Variables with opposite effects on fuel economy versus engine power appear as contrasting colours in the same column, a feature that would require careful colour-scale alignment to communicate with a heatmap.


8. Cross-tabulation: hair and eye colour

datasets::HairEyeColor is a 3D table (hair x eye x sex). Collapsing over sex gives a 2D contingency table of hair-eye colour combinations. Hinton diagrams of contingency tables show which combinations are over- or under-represented, though for simple counts the unsigned mode applies (all squares are black).

# Collapse over sex dimension
hair_eye <- margin.table(HairEyeColor, margin = c(1, 2))

# Row-normalise: probability of each eye colour given hair colour
hair_eye_prop <- prop.table(hair_eye, margin = 1)

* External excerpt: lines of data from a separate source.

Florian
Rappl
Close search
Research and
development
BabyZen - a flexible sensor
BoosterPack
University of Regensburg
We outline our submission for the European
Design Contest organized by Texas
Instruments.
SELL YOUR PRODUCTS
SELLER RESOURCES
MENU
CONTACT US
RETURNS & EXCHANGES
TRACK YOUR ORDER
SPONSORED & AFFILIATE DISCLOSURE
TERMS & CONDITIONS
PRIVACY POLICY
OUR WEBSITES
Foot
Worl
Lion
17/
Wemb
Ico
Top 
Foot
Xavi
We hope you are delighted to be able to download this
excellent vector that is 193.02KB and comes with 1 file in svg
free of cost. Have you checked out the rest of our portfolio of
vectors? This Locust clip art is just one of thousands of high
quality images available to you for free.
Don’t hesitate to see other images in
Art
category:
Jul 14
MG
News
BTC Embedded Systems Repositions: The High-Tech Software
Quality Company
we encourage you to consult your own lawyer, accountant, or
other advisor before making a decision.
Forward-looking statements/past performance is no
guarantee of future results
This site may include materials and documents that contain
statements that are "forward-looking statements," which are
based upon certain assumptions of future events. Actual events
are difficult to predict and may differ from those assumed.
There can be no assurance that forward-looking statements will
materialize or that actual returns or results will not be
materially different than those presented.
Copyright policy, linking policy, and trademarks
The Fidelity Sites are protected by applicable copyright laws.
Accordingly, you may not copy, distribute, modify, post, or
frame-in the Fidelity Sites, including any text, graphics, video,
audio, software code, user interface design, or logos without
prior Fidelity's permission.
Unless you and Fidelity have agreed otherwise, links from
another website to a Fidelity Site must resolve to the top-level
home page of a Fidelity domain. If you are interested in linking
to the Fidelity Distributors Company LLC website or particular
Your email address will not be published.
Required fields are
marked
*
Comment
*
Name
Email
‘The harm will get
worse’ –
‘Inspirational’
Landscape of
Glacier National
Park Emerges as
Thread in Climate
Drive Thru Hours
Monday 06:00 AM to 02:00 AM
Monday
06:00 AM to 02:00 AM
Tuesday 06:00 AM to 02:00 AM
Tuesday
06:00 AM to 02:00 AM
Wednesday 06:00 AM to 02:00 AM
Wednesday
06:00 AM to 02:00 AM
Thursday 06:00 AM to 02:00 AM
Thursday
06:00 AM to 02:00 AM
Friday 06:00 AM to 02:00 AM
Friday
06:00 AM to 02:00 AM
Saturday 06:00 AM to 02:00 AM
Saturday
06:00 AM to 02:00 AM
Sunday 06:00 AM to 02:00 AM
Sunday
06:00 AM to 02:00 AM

df_he <- as_hinton_df(hair_eye_prop)

ggplot(df_he, aes(x = col, y = row, weight = weight)) +
  geom_hinton() +
  scale_fill_hinton() +
  scale_x_continuous(breaks = 1:4, labels = colnames(hair_eye)) +
  scale_y_continuous(breaks = 1:4, labels = rev(rownames(hair_eye))) +
  coord_fixed() +
  theme_hinton() +
  labs(
    title    = "Eye colour given hair colour (HairEyeColor)",
    subtitle = "Row-normalised; larger square = more probable combination",
    x = "Eye colour", y = "Hair colour"
  )

The dominant squares (brown eyes with brown hair, blue eyes with blond hair) stand out immediately. The rarity of blue eyes with black hair is near- invisible, exactly as it should be.